In the prospective Swiss HIV cohort study, with routine syphilis testing since 2004, we analyzed HIV-infected men who have sex with men (MSM). Our primary outcome was first and repeated syphilis episodes. We used univariable and multivariable Andersen-Gill models to evaluate risk factors for first and repeated incident syphilis episodes.
Within the 14-year observation period, we included 2513 HIV-infected MSM with an initially negative syphilis test. In the univariable and multivariable analysis, the number of prior syphilis episodes (adjusted hazard ratio aHR per 1-episode increase, 1.15; 95% confidence interval CI, 1.01-1.31), having occasional sexual partners with or without condomless anal sex (aHR, 4.99; 95% CI, 4.08-6.11; and aHR, 2.54; 95% CI, 2.10-3.07), and being currently on antiretroviral therapy (aHR, 1.62; 95% CI, 1.21-2.16) were associated with incident syphilis.

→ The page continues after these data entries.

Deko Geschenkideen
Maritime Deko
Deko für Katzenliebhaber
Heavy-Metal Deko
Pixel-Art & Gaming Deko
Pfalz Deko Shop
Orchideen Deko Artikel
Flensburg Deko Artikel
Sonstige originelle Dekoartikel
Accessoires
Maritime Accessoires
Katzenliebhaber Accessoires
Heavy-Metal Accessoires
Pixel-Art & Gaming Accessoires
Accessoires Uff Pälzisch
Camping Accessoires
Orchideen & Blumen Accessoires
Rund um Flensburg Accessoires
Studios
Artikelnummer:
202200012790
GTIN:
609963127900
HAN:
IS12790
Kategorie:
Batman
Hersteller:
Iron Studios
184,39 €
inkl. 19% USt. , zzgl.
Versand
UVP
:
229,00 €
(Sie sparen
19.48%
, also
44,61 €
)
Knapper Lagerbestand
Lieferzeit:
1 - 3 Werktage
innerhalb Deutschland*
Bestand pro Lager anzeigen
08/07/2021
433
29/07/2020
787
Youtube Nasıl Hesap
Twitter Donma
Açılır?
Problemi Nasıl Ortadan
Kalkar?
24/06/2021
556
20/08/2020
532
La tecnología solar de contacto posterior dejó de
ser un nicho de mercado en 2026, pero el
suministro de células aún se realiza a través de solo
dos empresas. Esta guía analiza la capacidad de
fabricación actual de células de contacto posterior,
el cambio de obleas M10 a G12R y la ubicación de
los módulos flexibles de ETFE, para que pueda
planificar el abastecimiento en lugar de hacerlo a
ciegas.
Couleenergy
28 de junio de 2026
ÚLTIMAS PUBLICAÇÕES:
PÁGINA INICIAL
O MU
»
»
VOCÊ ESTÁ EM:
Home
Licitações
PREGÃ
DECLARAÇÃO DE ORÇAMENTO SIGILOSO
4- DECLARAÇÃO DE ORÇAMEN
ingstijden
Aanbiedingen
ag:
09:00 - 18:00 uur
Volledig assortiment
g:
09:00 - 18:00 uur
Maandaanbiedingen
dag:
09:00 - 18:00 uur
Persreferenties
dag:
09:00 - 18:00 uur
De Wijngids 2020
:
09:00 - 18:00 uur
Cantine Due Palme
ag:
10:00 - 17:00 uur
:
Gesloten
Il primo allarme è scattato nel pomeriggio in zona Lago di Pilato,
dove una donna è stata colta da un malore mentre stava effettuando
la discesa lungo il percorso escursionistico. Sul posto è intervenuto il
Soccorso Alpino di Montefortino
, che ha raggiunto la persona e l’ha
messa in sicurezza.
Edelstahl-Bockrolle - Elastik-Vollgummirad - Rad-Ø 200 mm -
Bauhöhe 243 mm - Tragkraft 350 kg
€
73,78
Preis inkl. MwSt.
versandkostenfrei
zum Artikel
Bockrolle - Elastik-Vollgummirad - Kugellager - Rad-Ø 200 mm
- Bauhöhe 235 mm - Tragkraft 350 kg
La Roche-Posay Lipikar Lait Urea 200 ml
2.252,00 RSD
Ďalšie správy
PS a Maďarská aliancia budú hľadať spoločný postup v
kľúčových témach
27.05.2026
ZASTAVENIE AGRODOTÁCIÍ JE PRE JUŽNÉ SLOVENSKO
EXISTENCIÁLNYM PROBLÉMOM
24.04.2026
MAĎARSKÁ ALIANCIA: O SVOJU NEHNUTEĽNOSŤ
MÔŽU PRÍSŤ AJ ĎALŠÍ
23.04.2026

In HIV-infected MSM, we observed no indication of decreased syphilis risk with repeated syphilis episodes. The extent of sexual risk behavior over time was the strongest risk factor for repeated syphilis episodes. The observed association of antiretroviral therapy with repeated syphilis episodes warrants further immunological and epidemiological investigation.